**WHAT IS REQUIRED:** Copy exactly the line containing "リノベーションのはてな (510, 1774)" and all the lines that follow it to the end of the records, minus the pictures.

[Stored records]
○ ○ ○

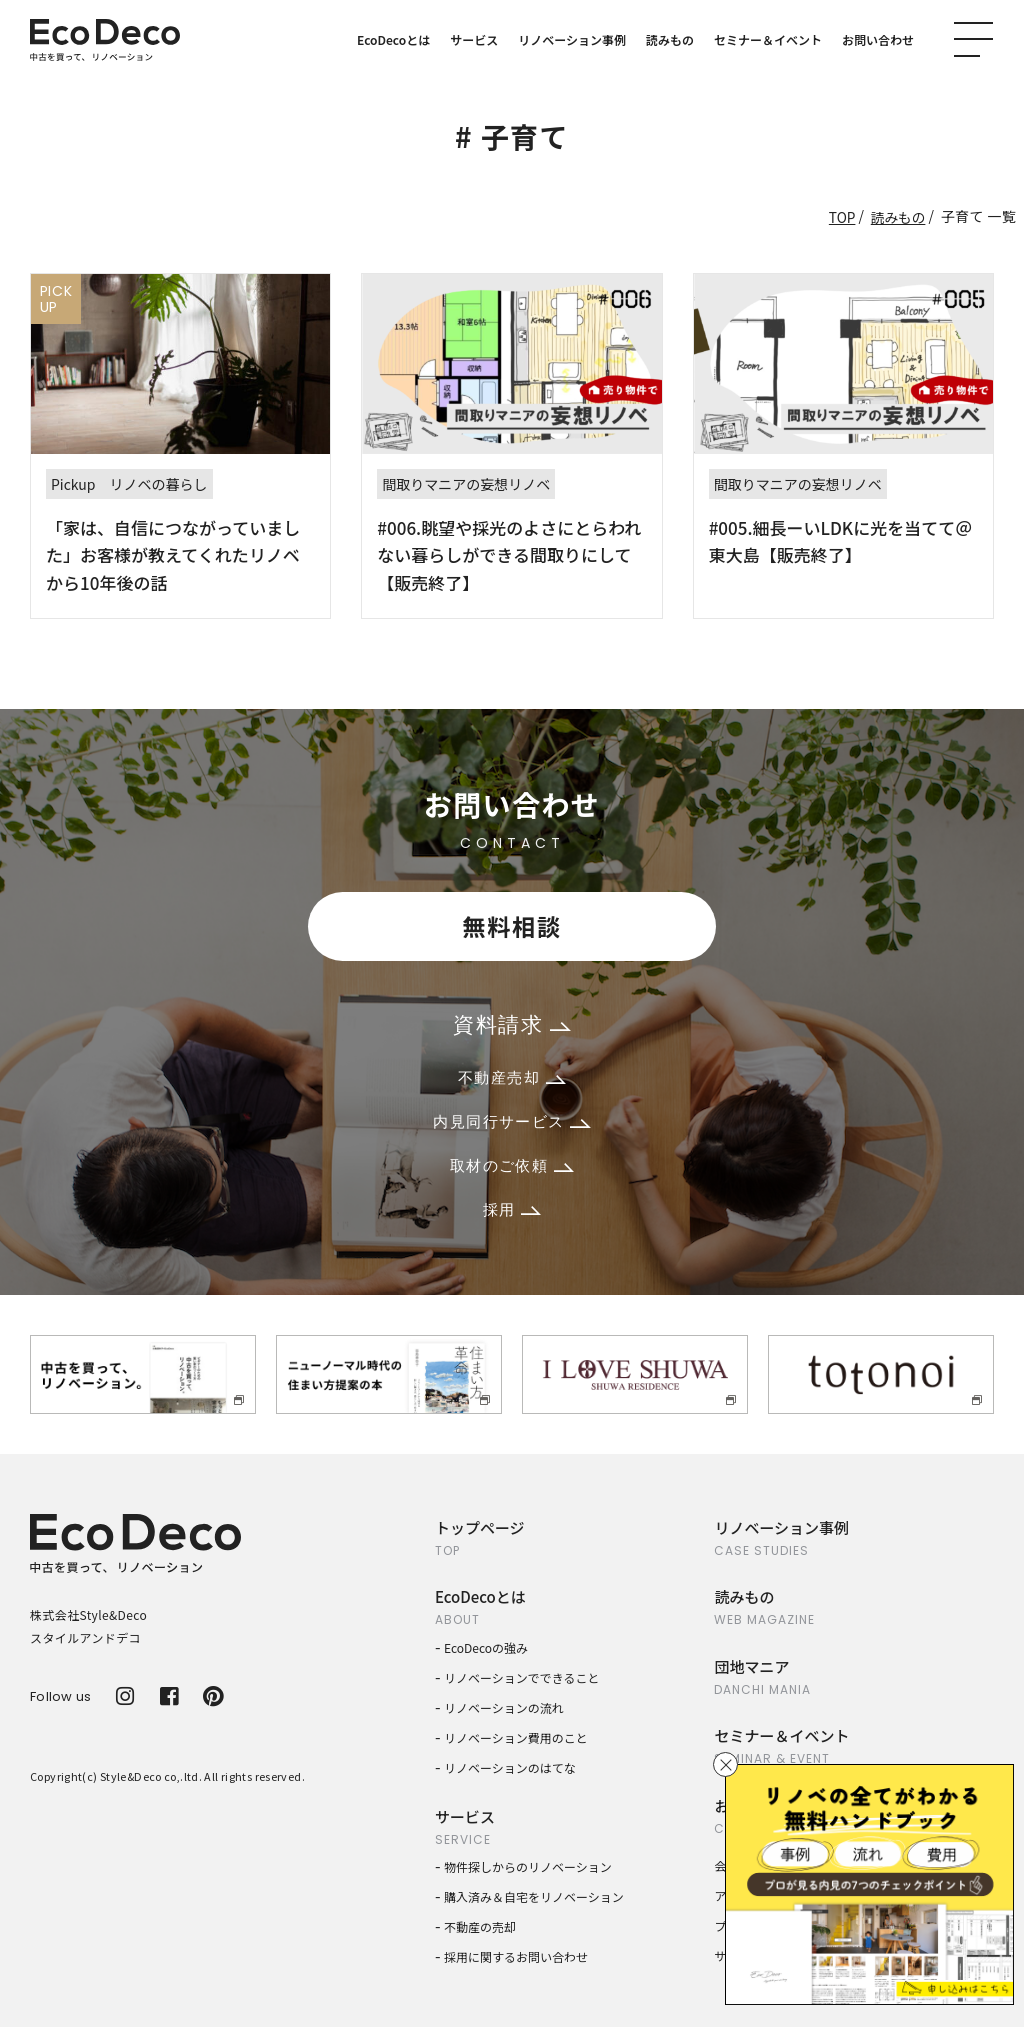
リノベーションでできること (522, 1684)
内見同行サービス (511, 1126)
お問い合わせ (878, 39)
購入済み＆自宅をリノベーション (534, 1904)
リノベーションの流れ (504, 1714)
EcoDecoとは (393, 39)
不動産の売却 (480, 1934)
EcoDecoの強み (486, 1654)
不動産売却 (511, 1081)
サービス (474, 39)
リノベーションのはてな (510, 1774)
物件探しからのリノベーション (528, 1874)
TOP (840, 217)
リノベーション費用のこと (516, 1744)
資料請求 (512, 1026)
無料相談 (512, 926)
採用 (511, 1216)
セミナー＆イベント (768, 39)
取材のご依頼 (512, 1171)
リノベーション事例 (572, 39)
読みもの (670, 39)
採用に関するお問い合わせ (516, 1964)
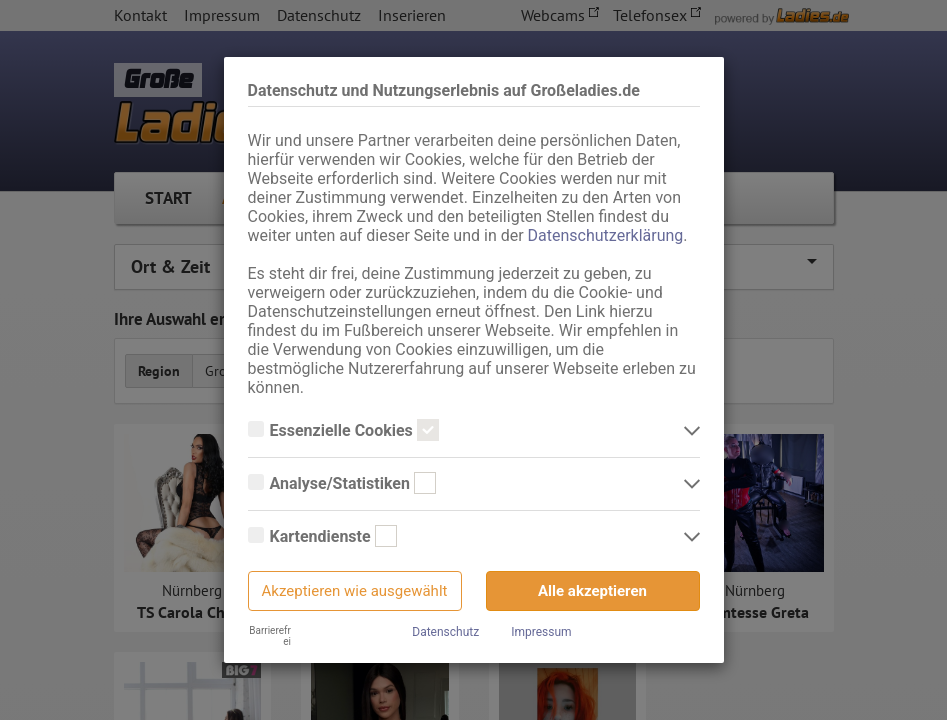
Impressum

○ ○ ○

**ANSWER SECTION:**
リノベーションのはてな (510, 1774)
物件探しからのリノベーション (528, 1874)
TOP (840, 217)
リノベーション費用のこと (516, 1744)
資料請求 (512, 1026)
無料相談 (512, 926)
採用 (511, 1216)
セミナー＆イベント (768, 39)
取材のご依頼 (512, 1171)
リノベーション事例 (572, 39)
読みもの (670, 39)
採用に関するお問い合わせ (516, 1964)
Impressum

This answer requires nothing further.